Irelyn is a modern blend of Irish-sounding elements, often linked to Ireland and soft -lyn ending forms.
Irelyn is a contemporary American creation, a phonetic respelling of "Ireland" filtered through the popular -lyn suffix that has shaped a generation of feminine names. Its roots, once you trace them back, are Celtic and geographic: Ireland derives from the Old Irish Ériu, the name of a goddess in Irish mythology who personified the land itself, combined with the Old Norse "land."
Ériu appears in the mythological cycle as one of three sister goddesses who gave the island its name, a figure of sovereignty, prophecy, and the indissoluble bond between ruler and earth. The name Ireland as a given name became visible in the early 2000s, most publicly through Kim Basinger and Alec Baldwin's daughter Ireland Baldwin, born 1995. Irelyn is the inevitable next evolution — taking that geographic romanticism and softening it with a more conventional feminine ending, making it feel simultaneously like an invented name and an echo of something ancient.

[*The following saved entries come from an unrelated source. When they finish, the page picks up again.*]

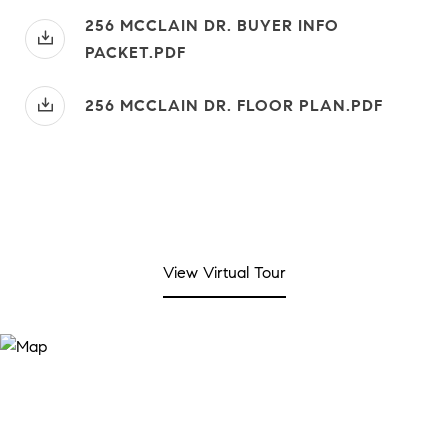
256 MCCLAIN DR. BUYER INFO
PACKET.PDF
256 MCCLAIN DR. FLOOR PLAN.PDF
View Virtual Tour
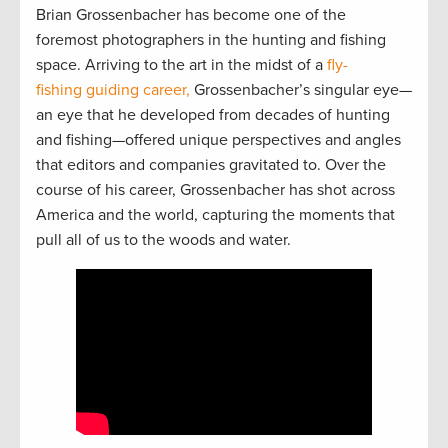
Brian Grossenbacher has become one of the
foremost photographers in the hunting and fishing
space. Arriving to the art in the midst of a
fly-
fishing guiding career,
Grossenbacher’s singular eye—
an eye that he developed from decades of hunting
and fishing—offered unique perspectives and angles
that editors and companies gravitated to. Over the
course of his career, Grossenbacher has shot across
America and the world, capturing the moments that
pull all of us to the woods and water.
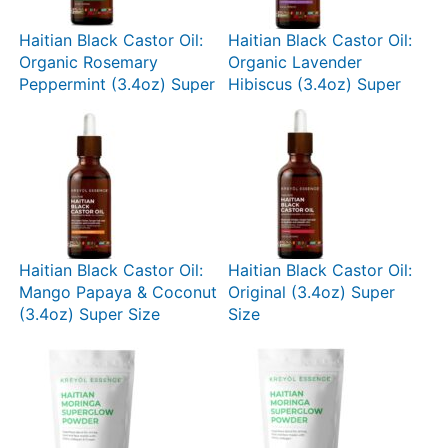
Haitian Black Castor Oil:
Haitian Black Castor Oil:
Organic Rosemary
Organic Lavender
Peppermint (3.4oz) Super
Hibiscus (3.4oz) Super
Size
Size
Haitian Black Castor Oil:
Haitian Black Castor Oil:
Mango Papaya & Coconut
Original (3.4oz) Super
(3.4oz) Super Size
Size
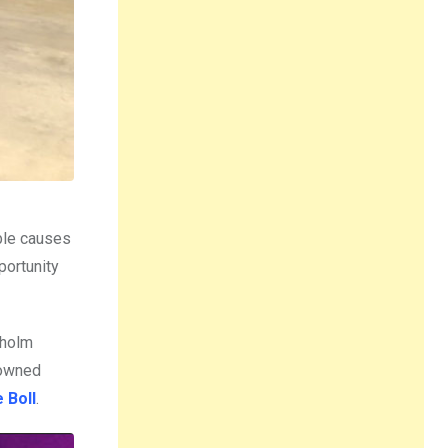
able causes
portunity
kholm
enowned
 Boll
.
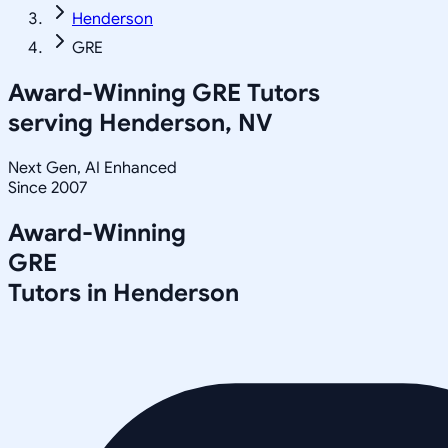
Henderson
GRE
Award-Winning
GRE
Tutors
serving
Henderson, NV
Next Gen, AI Enhanced
Since 2007
Award-Winning
GRE
Tutors in
Henderson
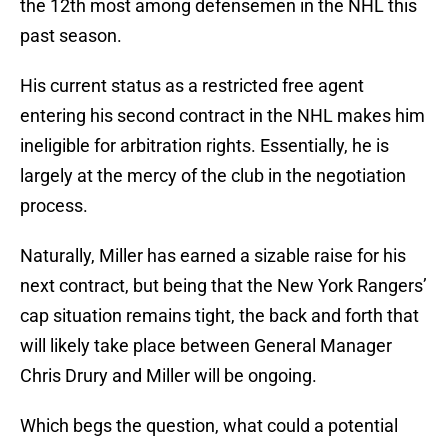
the 12th most among defensemen in the NHL this
past season.
His current status as a restricted free agent
entering his second contract in the NHL makes him
ineligible for arbitration rights. Essentially, he is
largely at the mercy of the club in the negotiation
process.
Naturally, Miller has earned a sizable raise for his
next contract, but being that the New York Rangers’
cap situation remains tight, the back and forth that
will likely take place between General Manager
Chris Drury and Miller will be ongoing.
Which begs the question, what could a potential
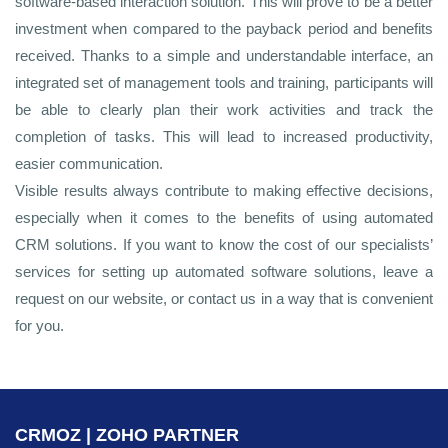
software-based interaction solution. This will prove to be a better
investment when compared to the payback period and benefits
received. Thanks to a simple and understandable interface, an
integrated set of management tools and training, participants will
be able to clearly plan their work activities and track the
completion of tasks. This will lead to increased productivity,
easier communication.
Visible results always contribute to making effective decisions,
especially when it comes to the benefits of using automated
CRM solutions. If you want to know the cost of our specialists’
services for setting up automated software solutions, leave a
request on our website, or contact us in a way that is convenient
for you.
CRMOZ | ZOHO PARTNER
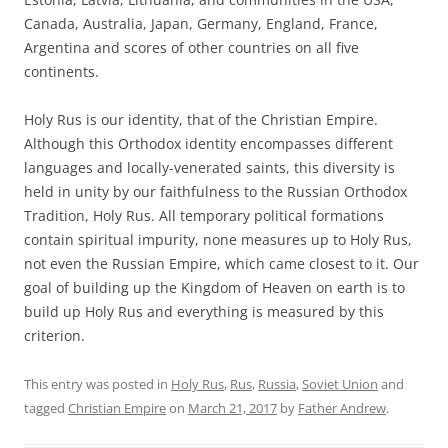
Canada, Australia, Japan, Germany, England, France,
Argentina and scores of other countries on all five
continents.
Holy Rus is our identity, that of the Christian Empire.
Although this Orthodox identity encompasses different
languages and locally-venerated saints, this diversity is
held in unity by our faithfulness to the Russian Orthodox
Tradition, Holy Rus. All temporary political formations
contain spiritual impurity, none measures up to Holy Rus,
not even the Russian Empire, which came closest to it. Our
goal of building up the Kingdom of Heaven on earth is to
build up Holy Rus and everything is measured by this
criterion.
This entry was posted in
Holy Rus
,
Rus
,
Russia
,
Soviet Union
and
tagged
Christian Empire
on
March 21, 2017
by
Father Andrew
.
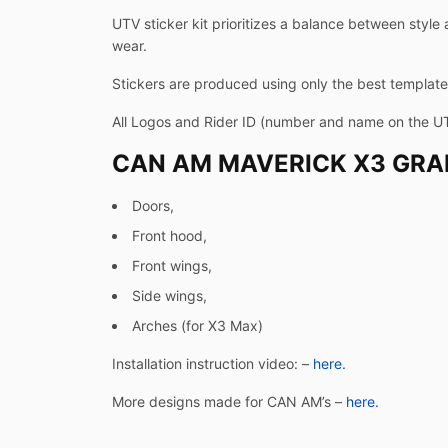
UTV sticker kit prioritizes a balance between style 
wear.
Stickers are produced using only the best templates
All Logos and Rider ID (number and name on the U
CAN AM MAVERICK X3 GRAP
Doors,
Front hood,
Front wings,
Side wings,
Arches (for X3 Max)
Installation instruction video: –
here.
More designs made for CAN AM’s –
here.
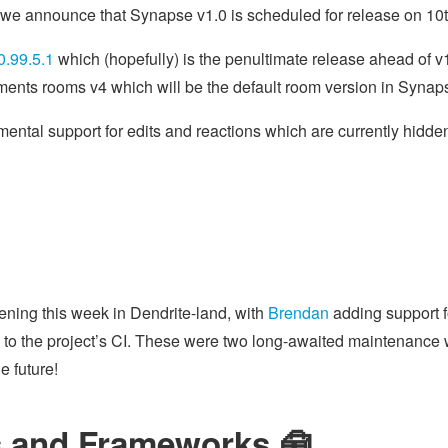
 we announce that Synapse v1.0 is scheduled for release on 10
0.99.5.1
which (hopefully) is the penultimate release ahead of 
ments rooms v4 which will be the default room version in Synap
mental support for edits and reactions which are currently hidden
ning this week in Dendrite-land, with
Brendan
adding support f
to the project’s CI. These were two long-awaited maintenance 
e future!
 and Frameworks 🧰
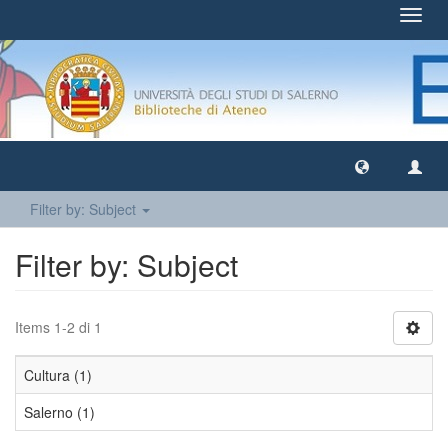
Toggl
navig
Filter by: Subject
Filter by: Subject
Items 1-2 di 1
Cultura (1)
Salerno (1)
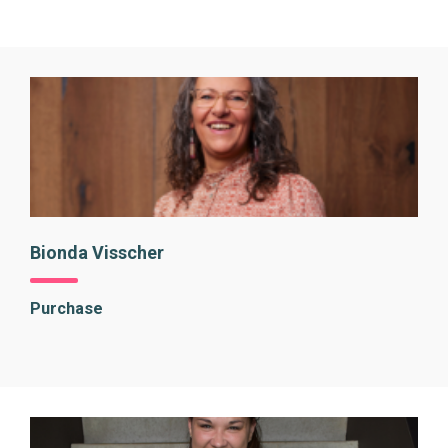
Bionda Visscher
Purchase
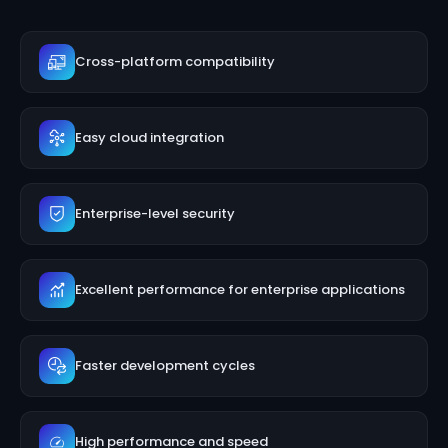
Cross-platform compatibility
Easy cloud integration
Enterprise-level security
Excellent performance for enterprise applications
Faster development cycles
High performance and speed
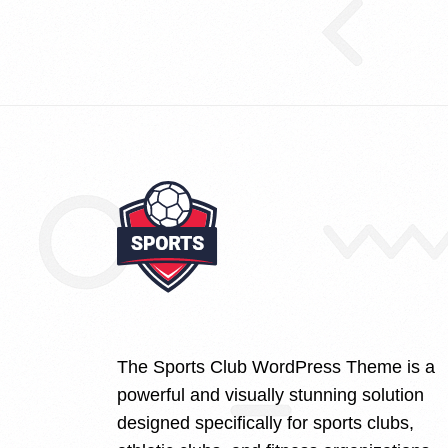
The Sports Club WordPress Theme is a
powerful and visually stunning solution
designed specifically for sports clubs,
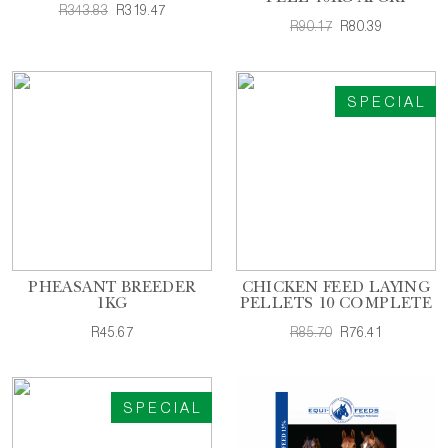
R343.83
R319.47
R90.17
R80.39
SPECIAL
PHEASANT BREEDER
CHICKEN FEED LAYING
1KG
PELLETS 10 COMPLETE
R45.67
R85.70
R76.41
SPECIAL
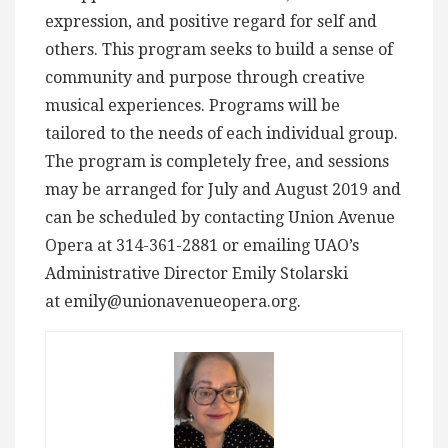
expression, and positive regard for self and
others. This program seeks to build a sense of
community and purpose through creative
musical experiences. Programs will be
tailored to the needs of each individual group.
The program is completely free, and sessions
may be arranged for July and August 2019 and
can be scheduled by contacting Union Avenue
Opera at 314-361-2881 or emailing UAO’s
Administrative Director Emily Stolarski
at
emily@unionavenueopera.org
.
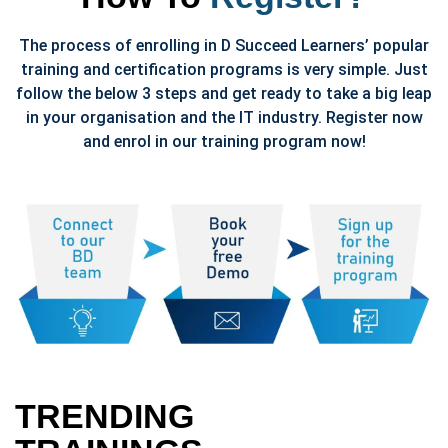
The process of enrolling in D Succeed Learners’ popular
training and certification programs is very simple. Just
follow the below 3 steps and get ready to take a big leap
in your organisation and the IT industry. Register now
and enrol in our training program now!
TRENDING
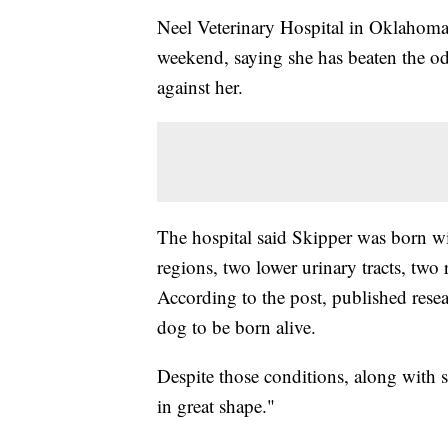
Neel Veterinary Hospital in Oklahoma
weekend, saying she has beaten the odd
against her.
The hospital said Skipper was born wi
regions, two lower urinary tracts, two 
According to the post, published resea
dog to be born alive.
Despite those conditions, along with s
in great shape."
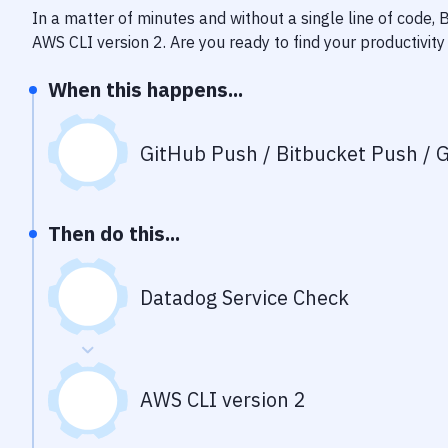
In a matter of minutes and without a single line of code,
AWS CLI version 2
. Are you ready to find your productivi
When this happens...
GitHub Push / Bitbucket Push / G
Then do this...
Datadog Service Check
AWS CLI version 2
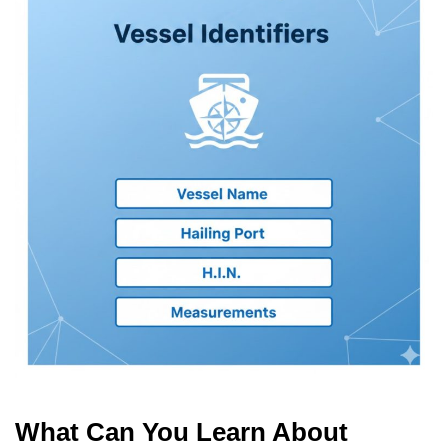
What Can You Learn About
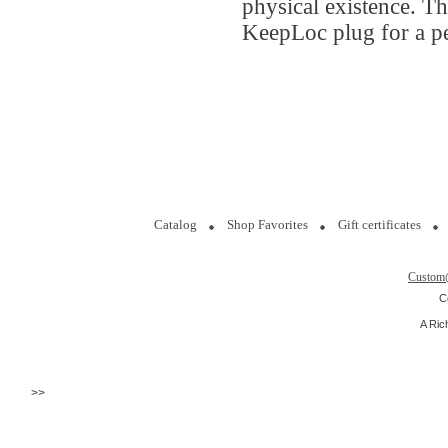
physical existence. Th
KeepLoc plug for a pe
Catalog
Shop Favorites
Gift certificates
Custom
C
A Ric
>>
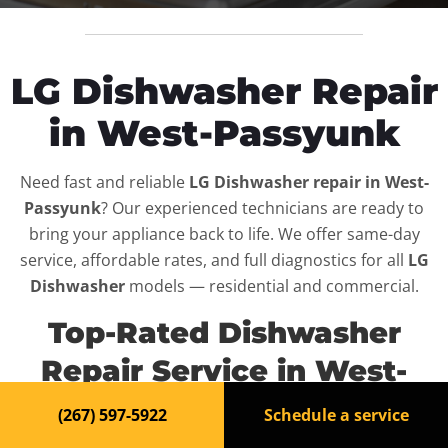
LG Dishwasher Repair
in West-Passyunk
Need fast and reliable
LG Dishwasher repair in West-
Passyunk
? Our experienced technicians are ready to
bring your appliance back to life. We offer same-day
service, affordable rates, and full diagnostics for all
LG
Dishwasher
models — residential and commercial.
Top-Rated Dishwasher
Repair Service in West-
Passyunk
(267) 597-5922
Schedule a service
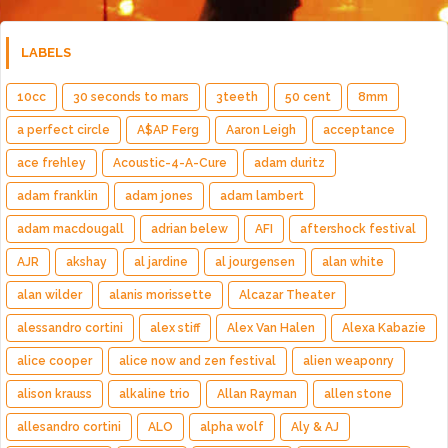
LABELS
10cc
30 seconds to mars
3teeth
50 cent
8mm
a perfect circle
A$AP Ferg
Aaron Leigh
acceptance
ace frehley
Acoustic-4-A-Cure
adam duritz
adam franklin
adam jones
adam lambert
adam macdougall
adrian belew
AFI
aftershock festival
AJR
akshay
al jardine
al jourgensen
alan white
alan wilder
alanis morissette
Alcazar Theater
alessandro cortini
alex stiff
Alex Van Halen
Alexa Kabazie
alice cooper
alice now and zen festival
alien weaponry
alison krauss
alkaline trio
Allan Rayman
allen stone
allesandro cortini
ALO
alpha wolf
Aly & AJ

Irelyn sits squarely in the tradition of names like Brynlee, Gracelyn, and Emersyn — modern American coinages that blend geographical or word associations with the -lyn sound that parents associate with femininity and lyrical flow. While it carries no centuries of literary or historical bearers, it does carry a kind of aspirational Irishness, a nod to Celtic heritage real or imagined, wrapped in a contemporary spelling that makes it distinctly of its moment.